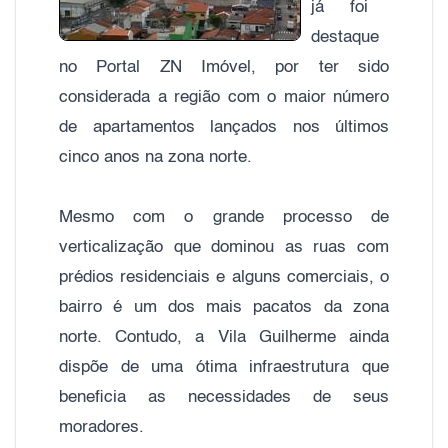
já foi
destaque
no Portal ZN Imóvel, por ter sido
considerada a região com o maior número
de apartamentos lançados nos últimos
cinco anos na zona norte.
Mesmo com o grande processo de
verticalização que dominou as ruas com
prédios residenciais e alguns comerciais, o
bairro é um dos mais pacatos da zona
norte. Contudo, a Vila Guilherme ainda
dispõe de uma ótima infraestrutura que
beneficia as necessidades de seus
moradores.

┄┄┄┄┄┄┄┄┄┄┄┄┄┄┄┄┄┄┄┄

Problem requirements: Every entry above needs to be copied exactly, and no pictures go with it.

Answer box:
já foi
destaque
no Portal ZN Imóvel, por ter sido
considerada a região com o maior número
de apartamentos lançados nos últimos
cinco anos na zona norte.
Mesmo com o grande processo de
verticalização que dominou as ruas com
prédios residenciais e alguns comerciais, o
bairro é um dos mais pacatos da zona
norte. Contudo, a Vila Guilherme ainda
dispõe de uma ótima infraestrutura que
beneficia as necessidades de seus
moradores.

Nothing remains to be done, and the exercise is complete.